Try it:
Below are the records; give the number of lines in them that include the word "every", and nothing more.

Input records:
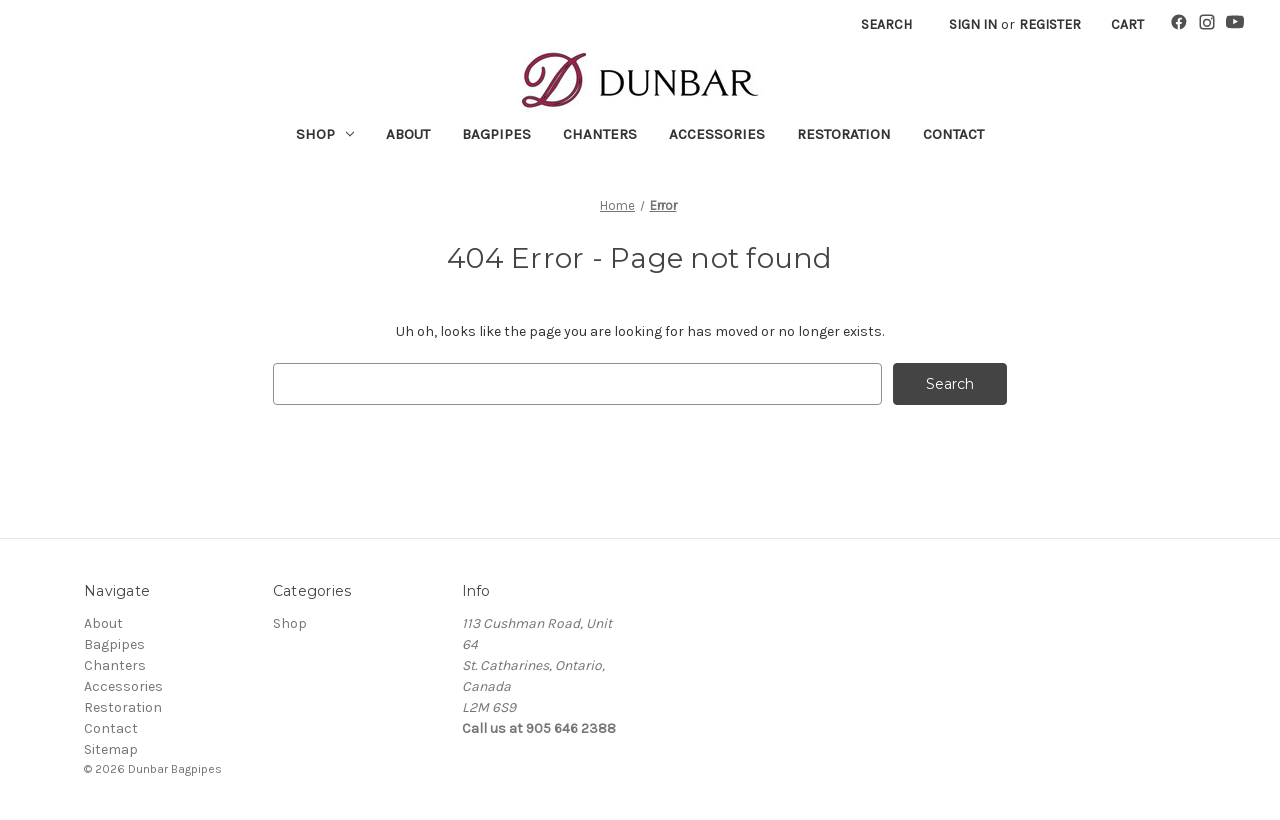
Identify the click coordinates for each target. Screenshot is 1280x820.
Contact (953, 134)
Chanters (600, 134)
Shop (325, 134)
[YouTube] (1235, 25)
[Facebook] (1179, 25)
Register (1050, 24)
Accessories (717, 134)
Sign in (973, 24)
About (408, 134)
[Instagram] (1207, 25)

--

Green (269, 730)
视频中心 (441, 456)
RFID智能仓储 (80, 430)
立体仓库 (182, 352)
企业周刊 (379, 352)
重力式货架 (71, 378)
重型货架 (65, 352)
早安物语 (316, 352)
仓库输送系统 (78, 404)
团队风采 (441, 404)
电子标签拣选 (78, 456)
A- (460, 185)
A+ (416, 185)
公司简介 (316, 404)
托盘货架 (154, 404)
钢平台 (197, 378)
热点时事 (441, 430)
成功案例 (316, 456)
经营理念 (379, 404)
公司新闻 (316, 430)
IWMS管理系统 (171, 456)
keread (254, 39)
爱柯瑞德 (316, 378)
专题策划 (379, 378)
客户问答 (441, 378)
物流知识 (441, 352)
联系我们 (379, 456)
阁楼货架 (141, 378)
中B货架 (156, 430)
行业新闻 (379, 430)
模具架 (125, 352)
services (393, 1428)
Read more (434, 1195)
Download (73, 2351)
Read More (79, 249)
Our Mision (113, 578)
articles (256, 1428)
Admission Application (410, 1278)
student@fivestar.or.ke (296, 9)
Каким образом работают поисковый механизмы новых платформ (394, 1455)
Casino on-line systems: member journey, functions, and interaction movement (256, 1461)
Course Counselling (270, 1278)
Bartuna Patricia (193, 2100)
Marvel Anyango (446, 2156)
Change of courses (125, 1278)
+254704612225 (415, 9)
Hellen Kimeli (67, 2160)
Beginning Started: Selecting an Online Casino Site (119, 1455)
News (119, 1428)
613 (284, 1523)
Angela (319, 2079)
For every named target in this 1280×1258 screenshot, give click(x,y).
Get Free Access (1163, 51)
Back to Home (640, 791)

* * *

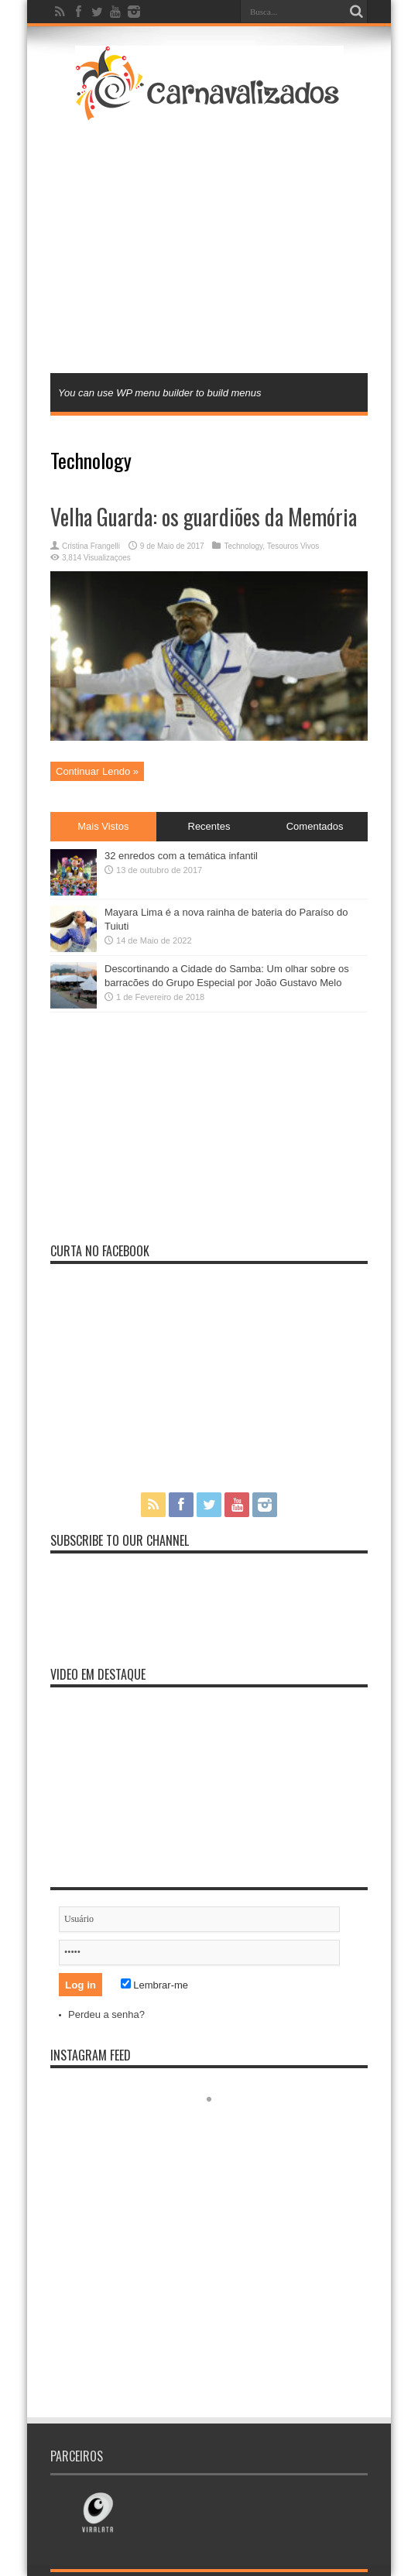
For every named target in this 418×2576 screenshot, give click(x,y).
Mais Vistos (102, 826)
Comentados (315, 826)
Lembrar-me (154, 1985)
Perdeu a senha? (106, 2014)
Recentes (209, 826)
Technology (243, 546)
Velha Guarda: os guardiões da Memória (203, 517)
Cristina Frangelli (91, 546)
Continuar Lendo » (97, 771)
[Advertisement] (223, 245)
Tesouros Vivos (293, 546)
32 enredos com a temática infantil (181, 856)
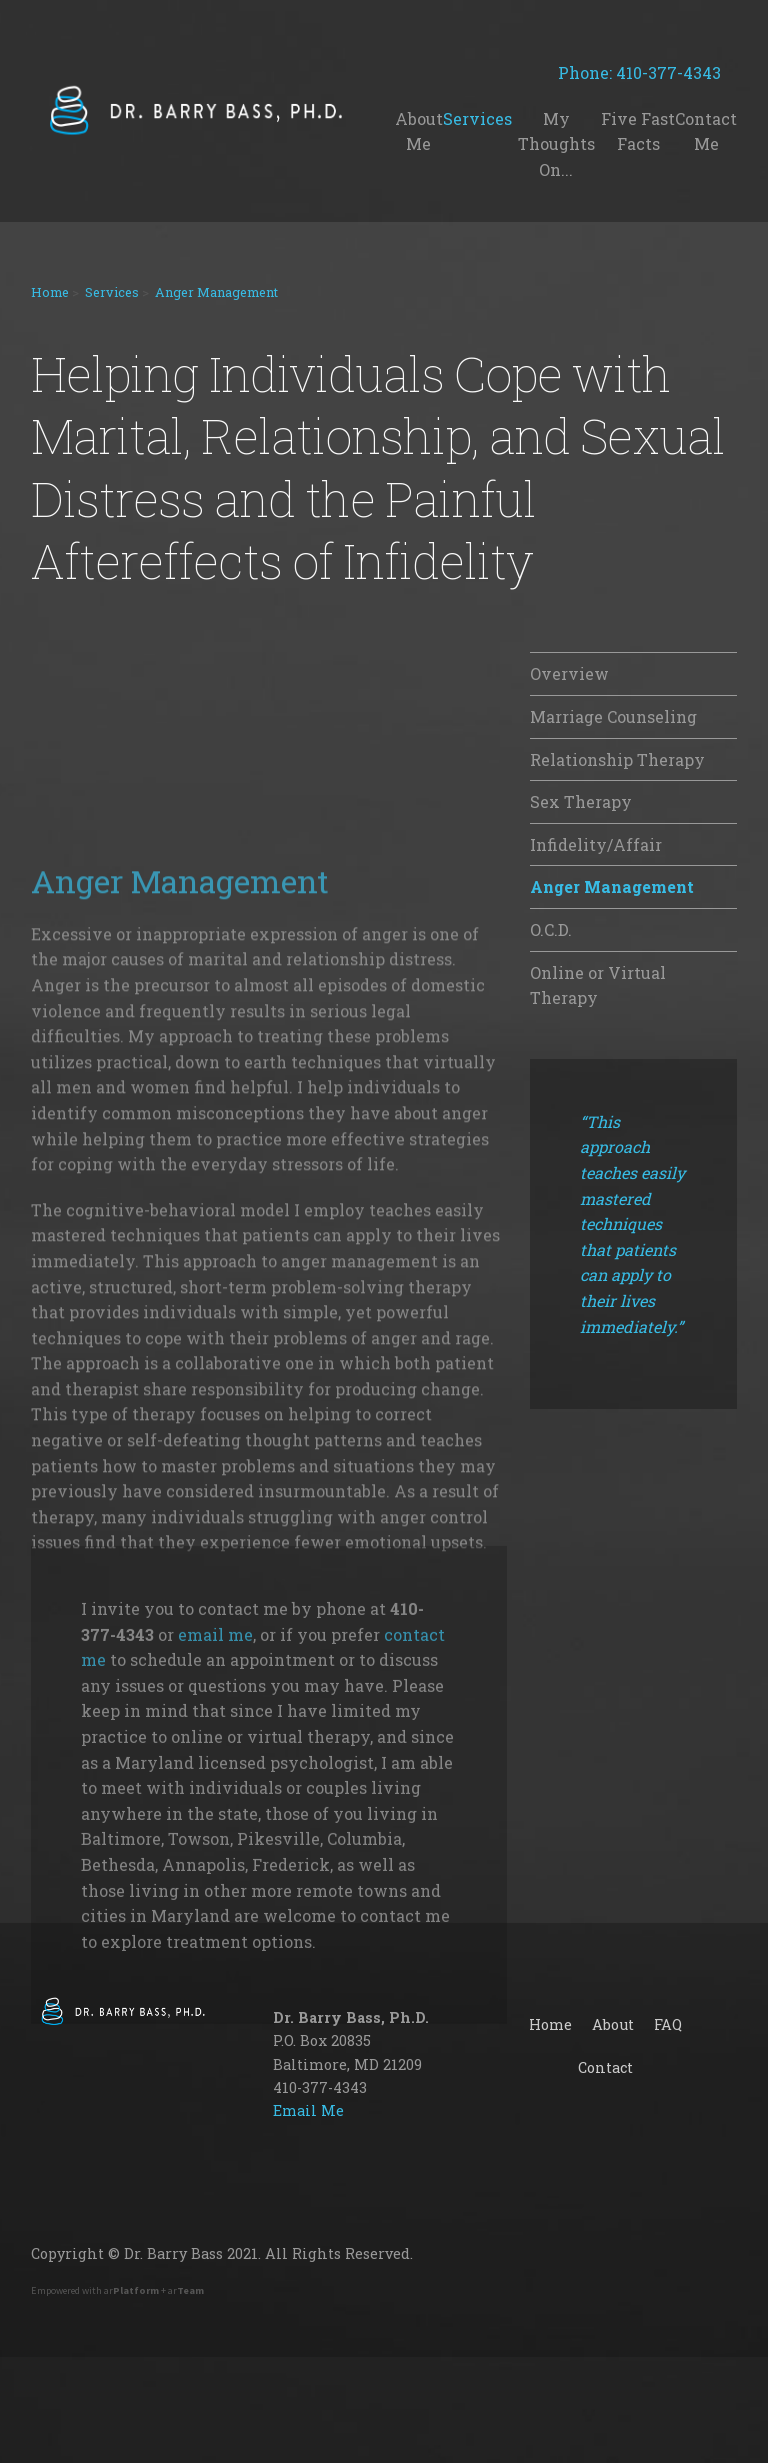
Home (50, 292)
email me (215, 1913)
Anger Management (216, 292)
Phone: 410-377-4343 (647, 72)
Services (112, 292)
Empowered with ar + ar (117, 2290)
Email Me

Problem solution:
2